Inadequate dividends and shortage of working capital could trigger the collapse of the share price and loss of confidence in the company as a growing concern. A dissatisfied shareholder, lender or supplier could petition court for a winding up order.
In the case of government, debt sustainability means the ability to service its local and foreign debts by paying both principal and interest as scheduled. While doing so, the government should be able to maintain adequate funding for its investment in the public infrastructure as well as funding its recurrent public expenditures. Investment in public infrastructure aims at providing the necessary ingredients to drive sustainable development as defined by the United Nations.

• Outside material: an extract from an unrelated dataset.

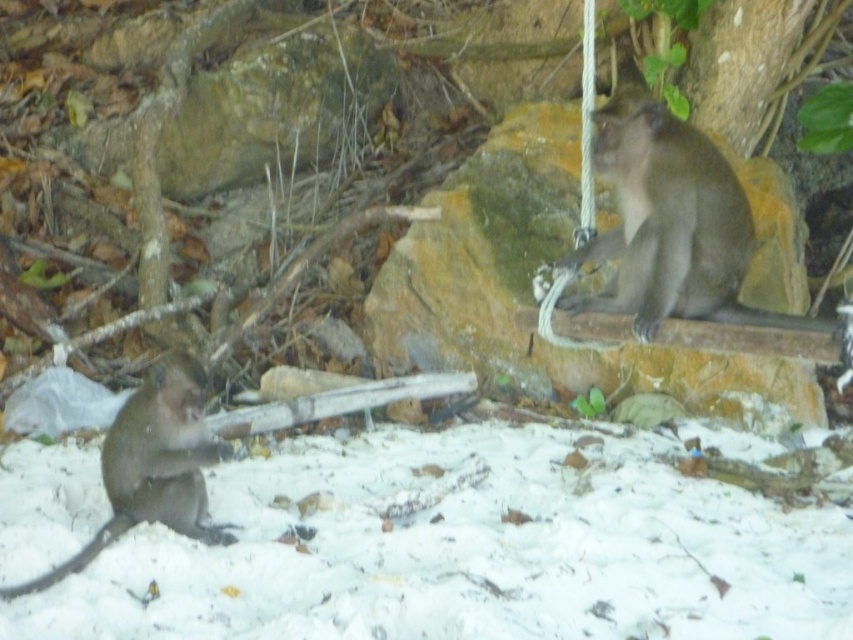 Based on the photo, you are standing at the point marked as point [793,324] in the image. You want to throw a banana to the monkey sitting on the sand facing away from you. Can you reach the monkey with your throw? The monkey is 2.5 meters away from you.

The point [793,324] is 3.42 meters away from the viewer. Since the monkey is 2.5 meters away from you, you can reach the monkey with your throw as 2.5 meters is within the 3.42 meters distance.

You are a photographer trying to capture both monkeys in a single frame. The monkey on the smooth brown rock at upper right is 5.23 meters away from the monkey sitting on the sand. If your camera has a focal length of 50mm, which is ideal for portraits, will you need to adjust the focal length to include both monkeys in the frame?

Since the two monkeys are 5.23 meters apart, adjusting the focal length to a wider angle would be necessary to capture both in the frame. A 50mm lens might be too narrow to include both subjects at that distance, so switching to a shorter focal length like 35mm or 24mm would help ensure both monkeys are visible in the photo.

The UN 2030 agenda for sustainable development include such elements as no poverty, zero hunger, good health, quality education, gender equality and clean water. It also includes affordable clean energy, decent work and economic growth, industry and infrastructure, sustainable cities, responsible consumption and production, reduced income inequalities and climate action.
While a dissatisfied public may vote out a government that has failed to deliver satisfactory services to its citizens, government inability to deliver services to its citizens could cause riots and civil strife.
Although the International Monetary Fund (IMF) and the World Bank (WB) grades Uganda’s debt sustainability as low risk (by June 2018), the situation on the ground indicates that we are not providing adequate funding for both our recurrent and capital expenditures. While the public service cries out for the meagre pay, teachers and doctors have had to resort to strikes to register their dissatisfaction about their pay.
On the other hand, decent work for our youth remains a pipe-dream (our youth are sold into slavery in foreign countries), our cities (even the new ones) are boda-boda driven, the gap between the poor and the rich is ever widening and most institutions are hardly functional. The main driver of this state of affairs is resource -constraint since the government is spending 12 per cent of its budget on debt servicing.
The government recourse to manage resource constraints has been heavy taxation as well increased local and foreign borrowing. However, heavy taxation and poor service delivery would in the medium term trigger reduced economic development leading to reduced tax collections and, therefore high likelihood of government failure to service its loans. The consequences of such a scenario are many but the most disastrous would be:
•Riots as citizens rebel against heavy taxes;
•The IMF/WB down-grading the sovereign credit risk and rating making it difficult for the country to access more credit on the world scene.
•Foreclosure of national assets such as roads, ports, goods in transit, foreign bank accounts and revenue collections.
•Military action to take over control of government.
•Interference in local elections and/ military coups.
Finally, some responsible people in government continue to think there is always money and borrowing is viewed as legitimate route to obtain more and more funds. Much as there is legitimacy for a government to borrow, especially given that we have oil resources about to be exploited, loan commitments beyond certain levels could land the country into the category of ‘resource curse’ countries.
The foresaid calamities may yet to materialise but, in terms of earnings, Uganda as a resource-cursed country, will be earning big revenue cashflows but will remain poor since a big chunk of the revenue would be going into debt service.